Occupational dystonia

Question: My GP diagnosed me as having tenidinitis in my hands 5 months ago. My symptoms are a dull diffuse aching in my hands and forearms which increases with computer use. I also seem to get pins and needles in my hands at night more often. The joints in my right ring finger are particularly sore. Yesterday I went to see a rheumatologist who says that I have occupational dystonia (writer’s cramp) and want me to take benzhexol (artane) for this.

I am very concerned as this drug is used in the treatment of Parkinson’s disease and seems to have to some nasty side effects. Furthermore he did not touch my arms or hands once in the physical examination but seemed more interested in my legs. I am concerned that I may have been mis-diagnosed. Does anyone know the symptoms of this injury and how it can be confirmed by tests? He also pointed to the fact that there is no other treatment for this condition. All he seems to be offering is a rather nasty drug which I will have to take for the rest of my life (if it works) with the long (and short) term side affects being worse than my RSI. No mention of ergonomics, physiotherapy and how to cope at work with this condition were made. Great!!!!! Can anyone shine any light on this?

Answer 1: This seems to have been a very bizarre diagnosis and I suggest you seek a second (medical as opposed to my) opinion. I have just been through the process of getting a proper diagnosis for my symptoms…I’ve been through three different ones so far. On Monday I went to see a specialist my GP recommended. I was well wiggled, bent and shaken until he was satisfied I had ANT (or AMT if you prefer) Many of my symptoms match yours. In particular pain in ring fingers is pointing to pressure on the median nerve. I am now undergoing physio and have a daily programme of stretches to perform, but the predicted timescale for returning to full functionality is 3 months. Please see another specialist before submitting to drug treatment.

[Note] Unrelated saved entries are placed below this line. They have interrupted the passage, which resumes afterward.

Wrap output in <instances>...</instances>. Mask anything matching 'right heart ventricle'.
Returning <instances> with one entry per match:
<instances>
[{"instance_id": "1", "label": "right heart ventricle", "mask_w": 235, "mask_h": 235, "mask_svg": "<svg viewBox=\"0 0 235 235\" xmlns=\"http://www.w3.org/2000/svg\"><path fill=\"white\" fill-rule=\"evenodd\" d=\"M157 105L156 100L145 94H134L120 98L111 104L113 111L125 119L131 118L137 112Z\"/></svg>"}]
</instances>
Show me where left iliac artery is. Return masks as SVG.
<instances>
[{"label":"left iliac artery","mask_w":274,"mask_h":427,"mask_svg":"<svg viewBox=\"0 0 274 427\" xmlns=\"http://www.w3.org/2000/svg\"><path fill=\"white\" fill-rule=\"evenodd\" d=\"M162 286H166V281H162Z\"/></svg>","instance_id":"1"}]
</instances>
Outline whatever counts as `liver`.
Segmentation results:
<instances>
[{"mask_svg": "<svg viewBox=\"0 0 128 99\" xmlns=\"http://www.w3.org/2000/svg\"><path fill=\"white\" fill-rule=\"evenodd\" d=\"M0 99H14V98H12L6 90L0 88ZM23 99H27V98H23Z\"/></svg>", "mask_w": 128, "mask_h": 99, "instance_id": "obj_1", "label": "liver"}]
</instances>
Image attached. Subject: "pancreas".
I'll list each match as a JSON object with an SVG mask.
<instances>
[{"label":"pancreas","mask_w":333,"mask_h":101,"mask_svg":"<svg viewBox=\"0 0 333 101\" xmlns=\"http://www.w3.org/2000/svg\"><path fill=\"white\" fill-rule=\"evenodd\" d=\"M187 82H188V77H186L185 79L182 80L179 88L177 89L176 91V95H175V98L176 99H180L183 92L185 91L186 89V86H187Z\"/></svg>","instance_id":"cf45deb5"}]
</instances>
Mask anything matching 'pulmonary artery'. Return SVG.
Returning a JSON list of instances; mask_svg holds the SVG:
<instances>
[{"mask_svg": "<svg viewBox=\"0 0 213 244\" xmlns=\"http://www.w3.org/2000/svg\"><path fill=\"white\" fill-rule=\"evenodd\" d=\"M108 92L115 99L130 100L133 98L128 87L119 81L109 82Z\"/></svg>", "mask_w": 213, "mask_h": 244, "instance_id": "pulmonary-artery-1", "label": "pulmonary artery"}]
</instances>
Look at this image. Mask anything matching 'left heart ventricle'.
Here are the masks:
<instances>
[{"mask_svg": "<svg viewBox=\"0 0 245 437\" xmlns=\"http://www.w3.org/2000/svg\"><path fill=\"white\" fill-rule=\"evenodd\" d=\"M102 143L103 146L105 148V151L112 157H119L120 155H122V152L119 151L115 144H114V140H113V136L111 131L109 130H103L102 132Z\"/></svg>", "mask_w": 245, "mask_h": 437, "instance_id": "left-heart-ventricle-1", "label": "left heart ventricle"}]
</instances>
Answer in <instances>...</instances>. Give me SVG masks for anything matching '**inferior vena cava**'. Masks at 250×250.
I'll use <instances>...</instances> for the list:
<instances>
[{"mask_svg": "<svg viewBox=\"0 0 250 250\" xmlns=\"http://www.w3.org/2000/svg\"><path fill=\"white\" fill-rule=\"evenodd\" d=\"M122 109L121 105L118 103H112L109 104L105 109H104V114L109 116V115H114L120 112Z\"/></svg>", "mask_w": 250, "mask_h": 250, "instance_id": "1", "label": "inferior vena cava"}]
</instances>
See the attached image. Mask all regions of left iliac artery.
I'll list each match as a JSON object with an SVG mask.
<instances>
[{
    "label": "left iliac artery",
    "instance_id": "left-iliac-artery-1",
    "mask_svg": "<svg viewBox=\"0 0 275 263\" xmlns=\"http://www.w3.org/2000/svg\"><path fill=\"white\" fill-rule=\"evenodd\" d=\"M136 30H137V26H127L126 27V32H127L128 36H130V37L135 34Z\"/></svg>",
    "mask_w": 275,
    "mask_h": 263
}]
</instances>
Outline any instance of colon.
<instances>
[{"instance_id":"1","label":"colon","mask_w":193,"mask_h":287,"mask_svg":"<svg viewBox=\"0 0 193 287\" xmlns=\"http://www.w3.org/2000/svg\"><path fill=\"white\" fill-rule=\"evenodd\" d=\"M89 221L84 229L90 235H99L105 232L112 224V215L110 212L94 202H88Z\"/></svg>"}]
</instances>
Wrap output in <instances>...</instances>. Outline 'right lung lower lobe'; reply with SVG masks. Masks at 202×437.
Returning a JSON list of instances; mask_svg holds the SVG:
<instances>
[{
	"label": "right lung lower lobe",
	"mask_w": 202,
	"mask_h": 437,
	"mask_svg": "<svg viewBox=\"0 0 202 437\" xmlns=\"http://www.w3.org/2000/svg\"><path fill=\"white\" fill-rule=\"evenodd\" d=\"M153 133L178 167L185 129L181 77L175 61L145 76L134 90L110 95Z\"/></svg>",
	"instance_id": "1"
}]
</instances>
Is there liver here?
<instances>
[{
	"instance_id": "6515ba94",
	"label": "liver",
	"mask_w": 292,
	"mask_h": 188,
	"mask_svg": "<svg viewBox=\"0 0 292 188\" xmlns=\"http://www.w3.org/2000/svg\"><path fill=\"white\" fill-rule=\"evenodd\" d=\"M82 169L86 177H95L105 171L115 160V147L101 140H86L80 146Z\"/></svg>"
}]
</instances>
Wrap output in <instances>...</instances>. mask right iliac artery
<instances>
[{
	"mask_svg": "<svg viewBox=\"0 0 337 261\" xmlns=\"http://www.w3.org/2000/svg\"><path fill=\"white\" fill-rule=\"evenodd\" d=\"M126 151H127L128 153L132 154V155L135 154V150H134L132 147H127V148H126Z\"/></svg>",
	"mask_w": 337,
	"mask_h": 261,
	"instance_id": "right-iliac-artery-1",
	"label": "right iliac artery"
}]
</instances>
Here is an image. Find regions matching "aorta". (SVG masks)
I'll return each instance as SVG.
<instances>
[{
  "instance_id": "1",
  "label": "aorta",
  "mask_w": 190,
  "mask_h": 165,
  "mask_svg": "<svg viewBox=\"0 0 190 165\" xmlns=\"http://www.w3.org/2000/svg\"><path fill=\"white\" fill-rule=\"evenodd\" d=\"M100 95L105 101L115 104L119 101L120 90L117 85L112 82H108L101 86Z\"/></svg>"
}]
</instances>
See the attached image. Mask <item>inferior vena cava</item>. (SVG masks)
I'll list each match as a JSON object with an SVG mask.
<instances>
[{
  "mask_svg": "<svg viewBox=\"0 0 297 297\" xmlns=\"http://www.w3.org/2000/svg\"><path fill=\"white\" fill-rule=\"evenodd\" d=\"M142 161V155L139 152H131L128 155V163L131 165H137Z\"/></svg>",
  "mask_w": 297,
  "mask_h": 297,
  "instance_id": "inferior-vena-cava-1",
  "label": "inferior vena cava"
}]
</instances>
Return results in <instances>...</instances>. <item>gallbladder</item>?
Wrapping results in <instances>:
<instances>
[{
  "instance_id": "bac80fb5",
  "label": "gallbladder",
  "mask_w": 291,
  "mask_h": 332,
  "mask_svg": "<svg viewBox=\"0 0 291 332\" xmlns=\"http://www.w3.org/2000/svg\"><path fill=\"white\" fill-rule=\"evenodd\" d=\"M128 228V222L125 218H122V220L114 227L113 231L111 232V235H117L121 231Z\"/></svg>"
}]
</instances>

As I am now allowed to use my keyboard for a whole hour a day (I had been forbidden by my physio to use it for the past two months) I would just like to make a general comment to the group on how useful their advice has been. I could at least read my email, if not respond while I was resting. Thanks to everyone…one of the nicest things is realizing that one is not alone with the problem.

Answer 2:  Have a chat with your GP. Tell him you are not happy with the diagnoses, and ask for a second opinion, from another rheumatologist. Also get to see a physio who has treated RSI sufferers as it may be nerve problems causes by AMT (see RSI-UK archive for more info on this.)

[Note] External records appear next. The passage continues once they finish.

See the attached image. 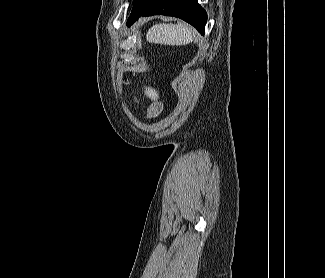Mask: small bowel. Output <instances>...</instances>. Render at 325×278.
I'll list each match as a JSON object with an SVG mask.
<instances>
[{"instance_id": "1", "label": "small bowel", "mask_w": 325, "mask_h": 278, "mask_svg": "<svg viewBox=\"0 0 325 278\" xmlns=\"http://www.w3.org/2000/svg\"><path fill=\"white\" fill-rule=\"evenodd\" d=\"M160 109L161 108L158 105L151 106L149 108V110H148V116L149 117H155V116H157L159 114V112H160Z\"/></svg>"}]
</instances>
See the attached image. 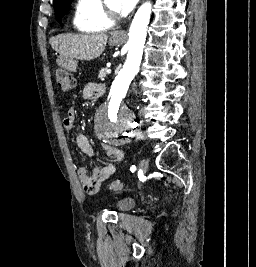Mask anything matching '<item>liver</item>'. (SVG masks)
I'll list each match as a JSON object with an SVG mask.
<instances>
[{"instance_id": "6515ba94", "label": "liver", "mask_w": 256, "mask_h": 267, "mask_svg": "<svg viewBox=\"0 0 256 267\" xmlns=\"http://www.w3.org/2000/svg\"><path fill=\"white\" fill-rule=\"evenodd\" d=\"M120 32H112L118 36ZM109 36L107 34H59L50 38V44L64 60H94L105 50Z\"/></svg>"}]
</instances>
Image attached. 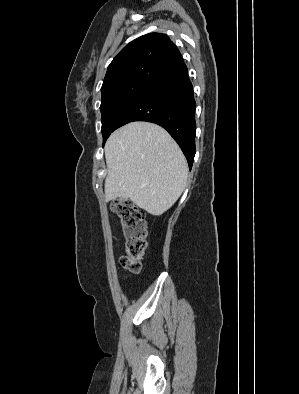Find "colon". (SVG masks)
<instances>
[{"label": "colon", "mask_w": 299, "mask_h": 394, "mask_svg": "<svg viewBox=\"0 0 299 394\" xmlns=\"http://www.w3.org/2000/svg\"><path fill=\"white\" fill-rule=\"evenodd\" d=\"M110 208L120 219L125 237V255L120 257V263L131 273H139L146 249L144 213L133 202L124 199L113 201Z\"/></svg>", "instance_id": "5ec220e1"}]
</instances>
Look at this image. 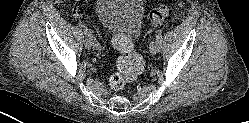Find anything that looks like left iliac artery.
Instances as JSON below:
<instances>
[{
    "label": "left iliac artery",
    "instance_id": "left-iliac-artery-1",
    "mask_svg": "<svg viewBox=\"0 0 249 123\" xmlns=\"http://www.w3.org/2000/svg\"><path fill=\"white\" fill-rule=\"evenodd\" d=\"M156 41H157V44H158V47H159V50L161 48V43H162V31L161 30H158L157 31V34H156Z\"/></svg>",
    "mask_w": 249,
    "mask_h": 123
}]
</instances>
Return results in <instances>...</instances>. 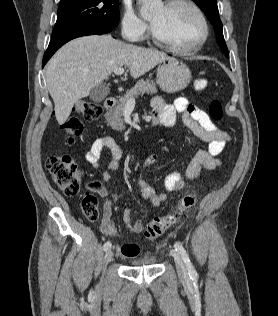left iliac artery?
I'll list each match as a JSON object with an SVG mask.
<instances>
[{
    "instance_id": "left-iliac-artery-1",
    "label": "left iliac artery",
    "mask_w": 278,
    "mask_h": 316,
    "mask_svg": "<svg viewBox=\"0 0 278 316\" xmlns=\"http://www.w3.org/2000/svg\"><path fill=\"white\" fill-rule=\"evenodd\" d=\"M174 246H175V249H176V251L178 252V254L181 255V257H182L184 263L186 264V267H187V269H188L189 276H190L191 278H195V277L197 276V272H196V270H195L193 264L191 263L190 258H189V256H188L186 250L184 249V247L182 246V244L179 243V242H176Z\"/></svg>"
}]
</instances>
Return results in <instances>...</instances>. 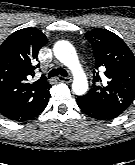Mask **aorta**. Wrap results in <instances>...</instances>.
Instances as JSON below:
<instances>
[{"label":"aorta","instance_id":"762f6f07","mask_svg":"<svg viewBox=\"0 0 135 165\" xmlns=\"http://www.w3.org/2000/svg\"><path fill=\"white\" fill-rule=\"evenodd\" d=\"M56 58L73 73L72 90L76 95H83L88 90V82L83 72L75 48L67 41H59L54 46Z\"/></svg>","mask_w":135,"mask_h":165}]
</instances>
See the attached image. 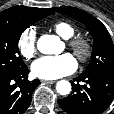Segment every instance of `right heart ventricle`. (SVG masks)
Instances as JSON below:
<instances>
[{
	"mask_svg": "<svg viewBox=\"0 0 114 114\" xmlns=\"http://www.w3.org/2000/svg\"><path fill=\"white\" fill-rule=\"evenodd\" d=\"M52 27L64 39H69L75 34V27L67 21H57Z\"/></svg>",
	"mask_w": 114,
	"mask_h": 114,
	"instance_id": "obj_1",
	"label": "right heart ventricle"
}]
</instances>
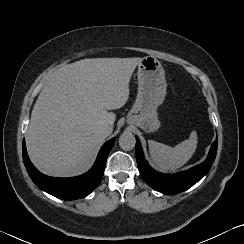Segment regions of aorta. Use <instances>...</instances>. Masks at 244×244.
<instances>
[{
    "mask_svg": "<svg viewBox=\"0 0 244 244\" xmlns=\"http://www.w3.org/2000/svg\"><path fill=\"white\" fill-rule=\"evenodd\" d=\"M135 137L133 134L124 132L120 137H119V146L122 150L124 151H130L135 147Z\"/></svg>",
    "mask_w": 244,
    "mask_h": 244,
    "instance_id": "aorta-1",
    "label": "aorta"
}]
</instances>
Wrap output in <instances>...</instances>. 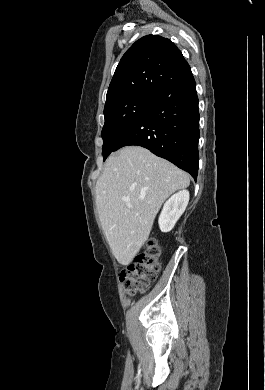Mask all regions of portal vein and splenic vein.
Returning a JSON list of instances; mask_svg holds the SVG:
<instances>
[{
  "label": "portal vein and splenic vein",
  "mask_w": 265,
  "mask_h": 390,
  "mask_svg": "<svg viewBox=\"0 0 265 390\" xmlns=\"http://www.w3.org/2000/svg\"><path fill=\"white\" fill-rule=\"evenodd\" d=\"M122 200H123L125 203H128V202H129V199H128V198H122Z\"/></svg>",
  "instance_id": "18ae733b"
}]
</instances>
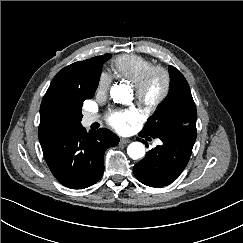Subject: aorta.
I'll use <instances>...</instances> for the list:
<instances>
[{"label": "aorta", "mask_w": 243, "mask_h": 243, "mask_svg": "<svg viewBox=\"0 0 243 243\" xmlns=\"http://www.w3.org/2000/svg\"><path fill=\"white\" fill-rule=\"evenodd\" d=\"M111 98L115 102H127L130 99V92L124 85H114L110 90ZM127 154L133 160L142 158L145 155V147L141 142H132L127 147Z\"/></svg>", "instance_id": "1"}]
</instances>
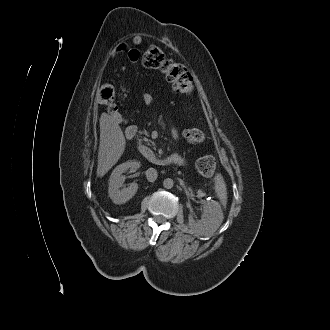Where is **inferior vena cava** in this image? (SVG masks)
<instances>
[{
  "mask_svg": "<svg viewBox=\"0 0 330 330\" xmlns=\"http://www.w3.org/2000/svg\"><path fill=\"white\" fill-rule=\"evenodd\" d=\"M157 176H158L157 170L154 168H149L146 171V177L149 182H154L157 179Z\"/></svg>",
  "mask_w": 330,
  "mask_h": 330,
  "instance_id": "obj_1",
  "label": "inferior vena cava"
}]
</instances>
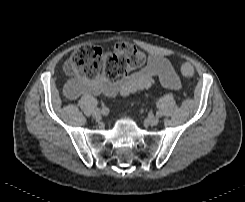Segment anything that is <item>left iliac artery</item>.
<instances>
[{
  "label": "left iliac artery",
  "mask_w": 245,
  "mask_h": 202,
  "mask_svg": "<svg viewBox=\"0 0 245 202\" xmlns=\"http://www.w3.org/2000/svg\"><path fill=\"white\" fill-rule=\"evenodd\" d=\"M156 115H157L158 117H160V116L162 115V113H161L160 111H157Z\"/></svg>",
  "instance_id": "44dca946"
}]
</instances>
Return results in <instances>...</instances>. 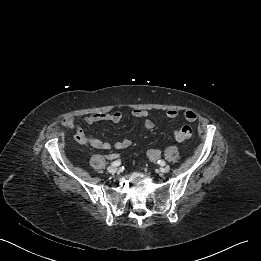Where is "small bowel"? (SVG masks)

Answer 3:  For some reason, writers cramp is a listed occupational disease — like pneumoconiosis or carpal tunnel which means it’s one of the things you can get industrial injury benefit for, if disabled over a certain percent, (but let’s hope you will never qualify on that score). It’s always puzzled me why writers cramp is listed and tendinitis isn’t. I don’t know anybody who has writers cramp and I know lots of people who have tendinitis. Did I just answer my own question? Cheaper to pay out industrial injury benefit for something hardly anybody gets? Maybe.

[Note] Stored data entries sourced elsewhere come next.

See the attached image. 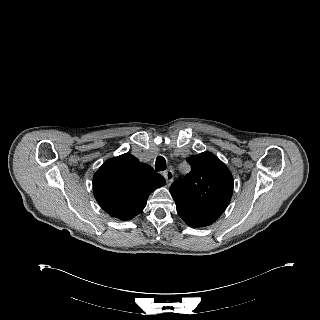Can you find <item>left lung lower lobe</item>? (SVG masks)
<instances>
[{
	"label": "left lung lower lobe",
	"instance_id": "1",
	"mask_svg": "<svg viewBox=\"0 0 320 320\" xmlns=\"http://www.w3.org/2000/svg\"><path fill=\"white\" fill-rule=\"evenodd\" d=\"M176 209L184 222L193 228L211 225L219 218V216L203 213L181 203H176Z\"/></svg>",
	"mask_w": 320,
	"mask_h": 320
}]
</instances>
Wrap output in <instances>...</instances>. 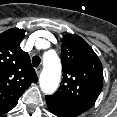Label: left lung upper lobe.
Instances as JSON below:
<instances>
[{
  "label": "left lung upper lobe",
  "mask_w": 117,
  "mask_h": 117,
  "mask_svg": "<svg viewBox=\"0 0 117 117\" xmlns=\"http://www.w3.org/2000/svg\"><path fill=\"white\" fill-rule=\"evenodd\" d=\"M61 61L62 85L50 97L83 113L94 105L101 92L102 64L92 48L81 37L73 34L63 37Z\"/></svg>",
  "instance_id": "obj_1"
}]
</instances>
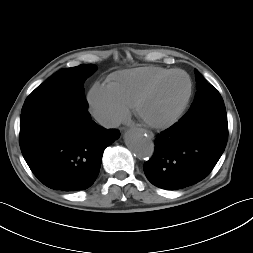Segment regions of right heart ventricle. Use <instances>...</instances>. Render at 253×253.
I'll return each mask as SVG.
<instances>
[{
	"instance_id": "e07e8e85",
	"label": "right heart ventricle",
	"mask_w": 253,
	"mask_h": 253,
	"mask_svg": "<svg viewBox=\"0 0 253 253\" xmlns=\"http://www.w3.org/2000/svg\"><path fill=\"white\" fill-rule=\"evenodd\" d=\"M169 71L171 69L159 66L123 70L112 75L108 85L127 107H133L141 92L155 79Z\"/></svg>"
}]
</instances>
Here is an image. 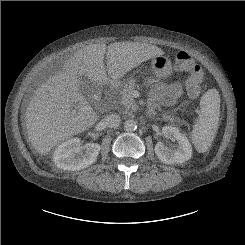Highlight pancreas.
Wrapping results in <instances>:
<instances>
[{
  "label": "pancreas",
  "mask_w": 245,
  "mask_h": 245,
  "mask_svg": "<svg viewBox=\"0 0 245 245\" xmlns=\"http://www.w3.org/2000/svg\"><path fill=\"white\" fill-rule=\"evenodd\" d=\"M136 83L132 79L130 80L123 88V90L120 92L121 97L119 99V104L122 107V112L123 113H128L130 111H135L137 109V105L135 103V100L132 97V92L135 89ZM163 118L166 120H174L175 118L171 115L168 114H163Z\"/></svg>",
  "instance_id": "1"
}]
</instances>
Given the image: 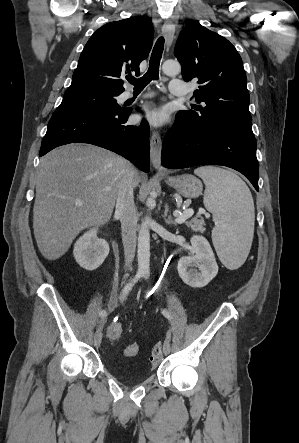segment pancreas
<instances>
[{"label":"pancreas","instance_id":"pancreas-1","mask_svg":"<svg viewBox=\"0 0 299 443\" xmlns=\"http://www.w3.org/2000/svg\"><path fill=\"white\" fill-rule=\"evenodd\" d=\"M188 227H190L195 232H204V220L203 218H192L191 220L185 223Z\"/></svg>","mask_w":299,"mask_h":443}]
</instances>
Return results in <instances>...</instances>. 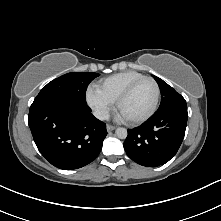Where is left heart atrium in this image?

Your symptoms sound very similar to the symptoms that in other people have been diagnosed as tendinitis or possibly carpal tunnel syndrome. I wonder if this rheumatologist has a research interest. Sometimes doctors who are researching something can see it when it doesn’t actually exist – a very human failing but not desirable in one’s consultant. My advice is to stay away from this drug till you get a second opinion, at the least.